Use ENERGY STAR Appliances
When you need a new lightbulb or household appliance, see if it's ENERGY STAR approved. If it is, that means you'll be conserving as much energy as possible just by using that item above a different one.
Turn Off And Unplug
This may seem obvious, but everyone occasionally makes the mistake of leaving on a light that they don't need. One thing that you may not know, though, is that appliances and chargers always drain just a little bit of power from the wall, even when they're not turned on and your phone isn't actually plugged in. If you're in the habit of leaving your laptop plugged in when you're not using it — which I definitely am — then you're wasting some energy that you don't need to waste.
Think About Your Air Conditioner Use
In some places, not using AC at all would be disastrous (I would know, I'm from North Carolina). However, thinking about ways to make your air conditioning more efficient is a very different thing than melting in the summer heat. Could you wait a few days to turn on your AC in the spring, or turn it off a few days early in the fall?
Ditch The Treadmill And The Stationary Bike
You don't need me to tell you that there's a way you can get the same exercise that you'd get on the treadmill or the exercise bike without using any electricity at all (except maybe your iPod). If you're in the habit of going to the gym, try switching things up with a run or an outdoor bike ride once a week — you can even plan it to end at the gym, so you'll still get your stretching and your weightlifting in.

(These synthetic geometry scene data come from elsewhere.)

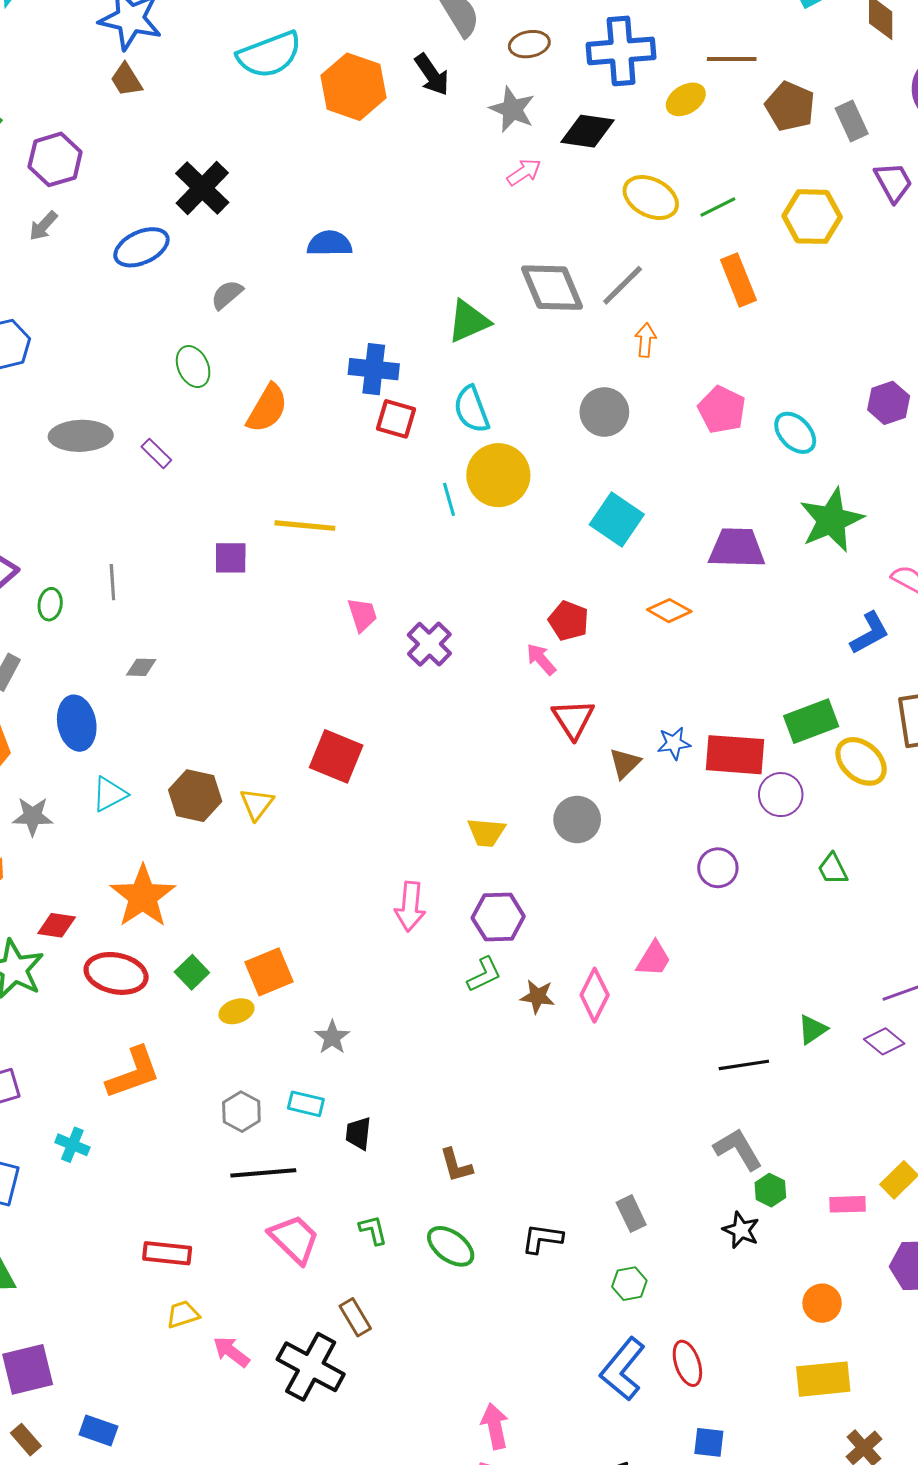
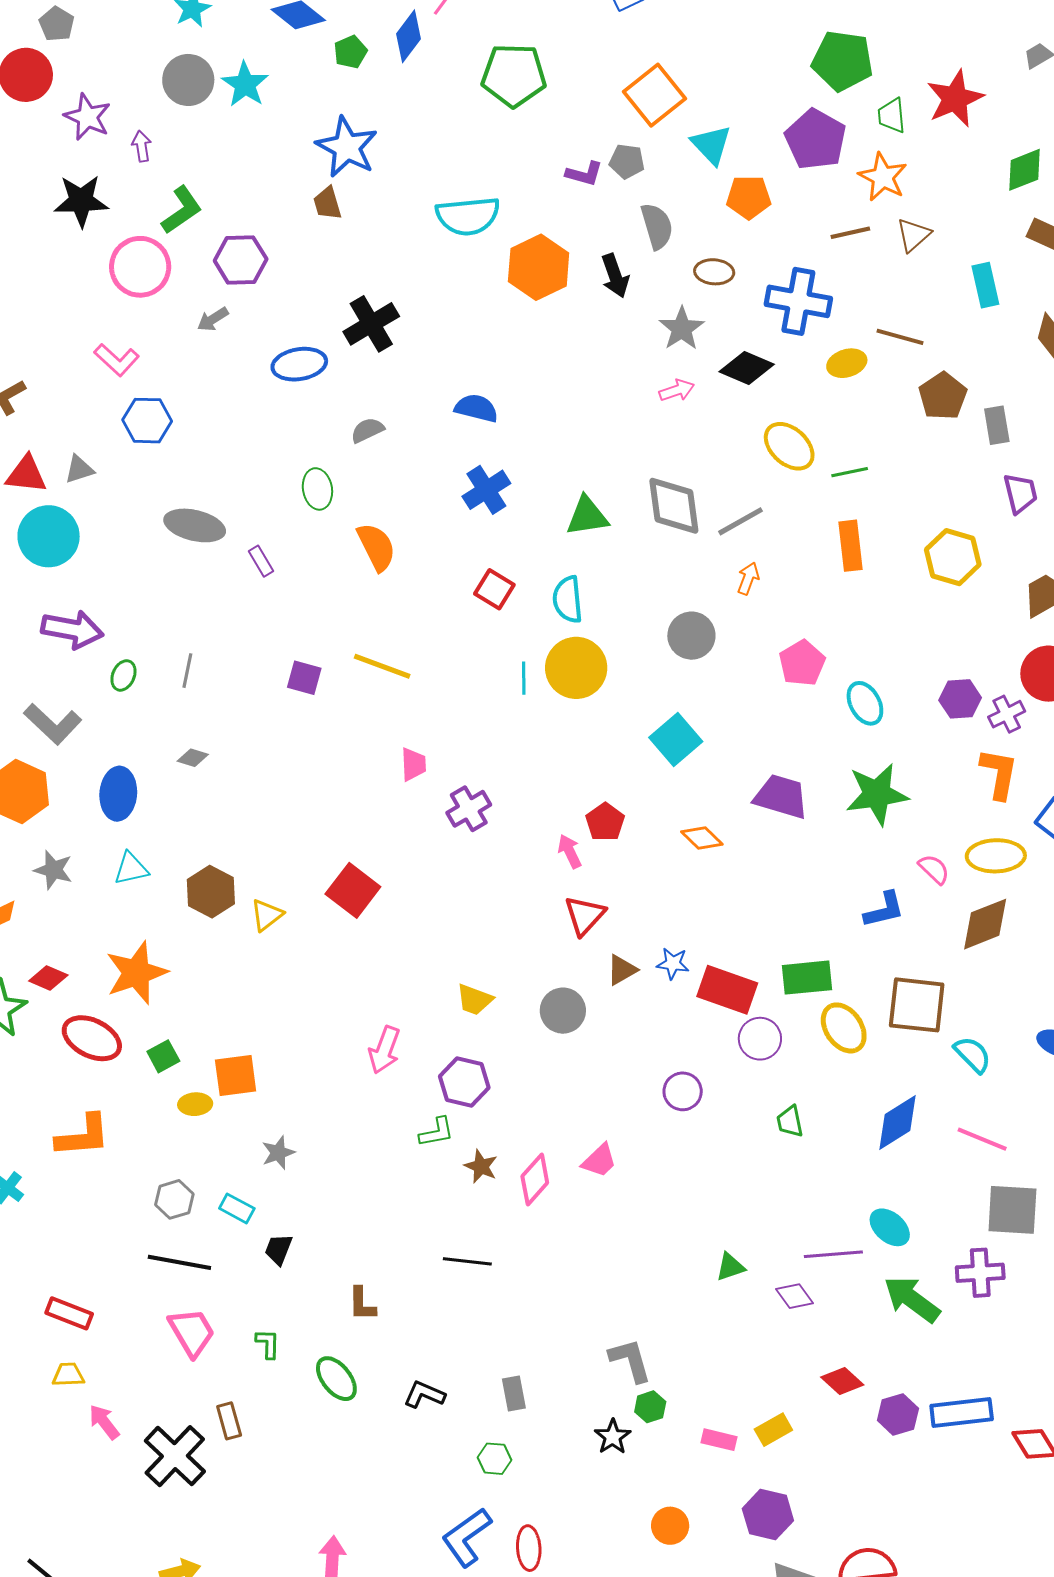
yellow hexagon: (812, 217) -> (953, 557), moved
blue cross: (374, 369) -> (486, 490), moved, turned 36
orange semicircle: (267, 408) -> (376, 547), turned -72
black line: (744, 1065) -> (467, 1261), moved

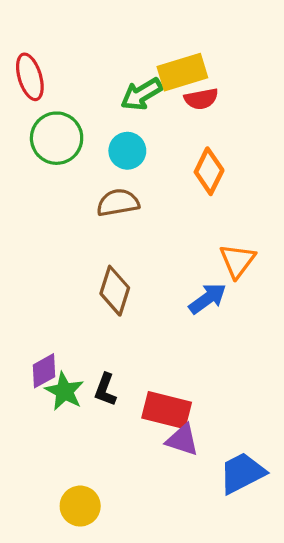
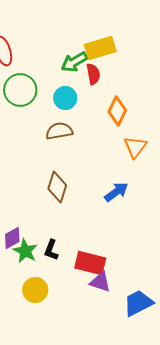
red semicircle: (201, 99) -> (93, 74), moved, turned -90
orange triangle: (237, 261) -> (135, 147), moved
yellow circle: (80, 506) -> (35, 290), moved

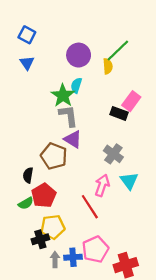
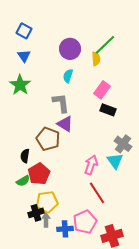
green star: (63, 95) -> (20, 85), moved
pink rectangle: (131, 101) -> (102, 90), moved
black rectangle: (119, 113) -> (108, 110), moved
gray cross: (113, 154) -> (123, 144), moved
red line: (90, 207) -> (97, 193), moved
gray arrow: (55, 259) -> (46, 220), moved

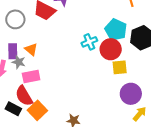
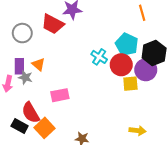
cyan cross: (89, 42) -> (99, 57), turned -35
pink rectangle: (31, 77) -> (60, 95), moved
purple circle: (131, 94) -> (146, 70), moved
yellow arrow: (140, 114) -> (137, 131), moved, turned 56

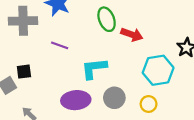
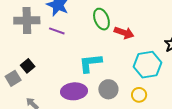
purple line: (60, 45) -> (57, 31), moved
black square: (24, 72) -> (28, 66), turned -32

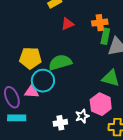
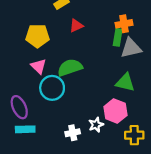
orange cross: (100, 23) -> (124, 24), moved
yellow pentagon: (30, 58) -> (37, 36), moved
pink triangle: (32, 91) -> (39, 66), moved, turned 42

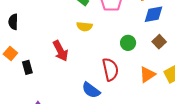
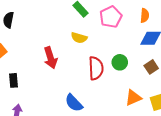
black rectangle: (27, 67) -> (14, 80), moved
red semicircle: (110, 69) -> (96, 68), moved

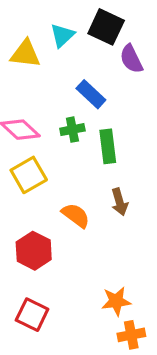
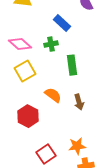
green rectangle: (108, 146) -> (72, 65), moved
brown arrow: (120, 202) -> (79, 102), moved
red square: (32, 315) -> (46, 154), moved, turned 30

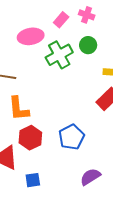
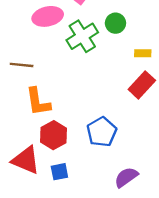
blue square: (33, 180) -> (59, 172), moved

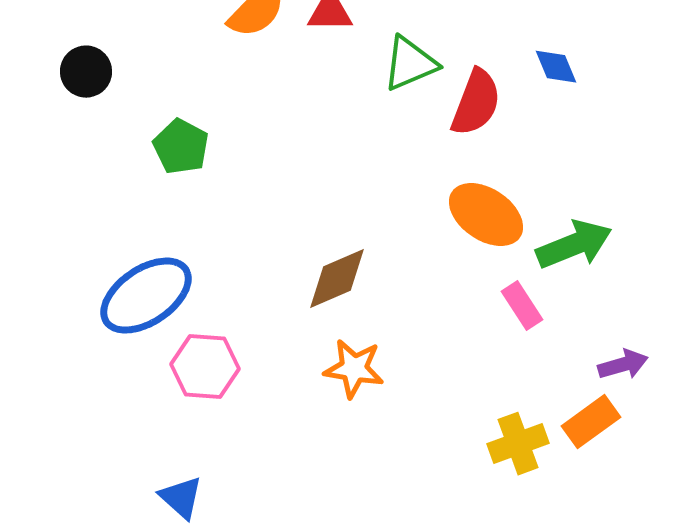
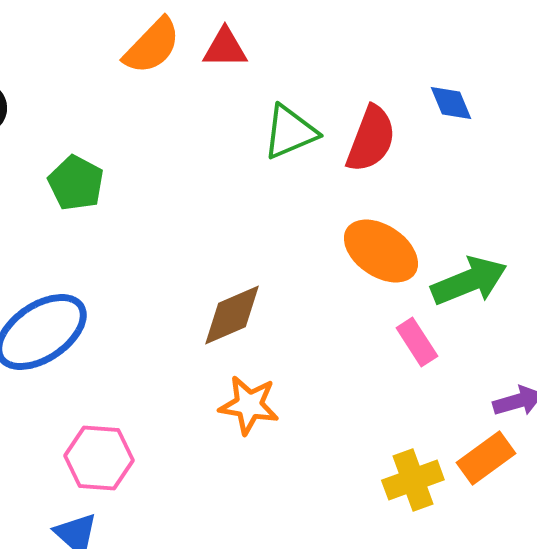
green triangle: (410, 64) -> (290, 132), moved
pink hexagon: (205, 367) -> (99, 458), moved

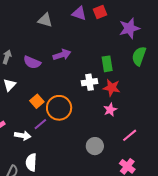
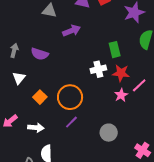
purple arrow: (62, 55) -> (72, 31), moved
orange square: (37, 101) -> (40, 97), moved
purple line: (40, 124) -> (71, 122), moved
pink line: (130, 135) -> (139, 85), moved

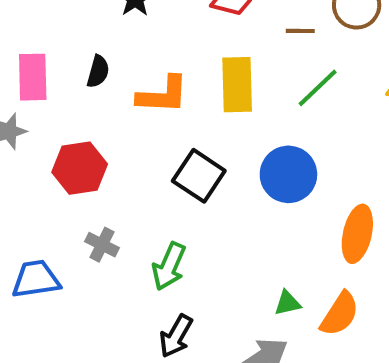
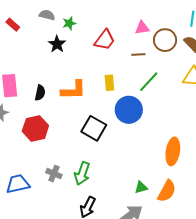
black semicircle: (98, 72) -> (40, 93), moved
yellow rectangle: (237, 85) -> (109, 83), size x0.6
blue circle: (288, 174) -> (129, 110), moved
gray cross: (102, 245) -> (54, 174), moved

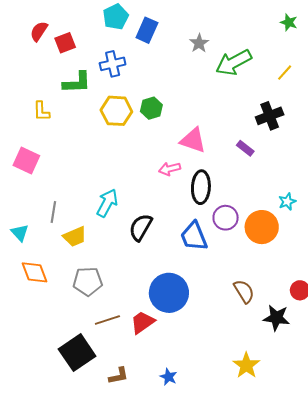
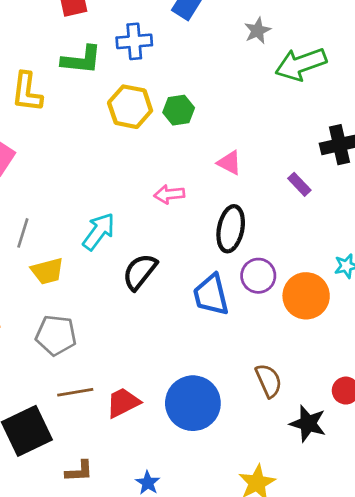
yellow L-shape: (41, 111) -> (27, 92), size x1.4
pink triangle: (193, 140) -> (229, 163), size x0.7
pink arrow: (170, 169) -> (169, 194), moved
blue circle: (169, 293) -> (193, 403), moved

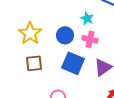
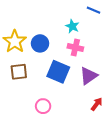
blue circle: (65, 35) -> (40, 43), moved

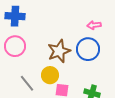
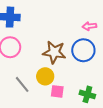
brown star: (59, 51) -> (54, 52), turned 30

Don't Be Lazy About Recycling
If it's at all possible to recycle any given item — cans, bottles, printer cartridges, phones, old clothes, cardboard — then really make an effort to do it. Figure out your city's recycling policies, and do everything you can to make sure that the stuff you get rid of ends up somewhere besides a landfill.
Join The Local Library
This one truly hurts me, but it uses fewer resources to get a book from the library than to buy a brand new book — no matter how good it smells. Sure, sometimes you just have to buy the book, but if you feel like it won't break your heart not to own it, then head down to your local library instead.
No matter what you choose to do, you'll be doing something good. Don't worry if they seem like too much all put together — this is one instance where every little thing you can do really does help.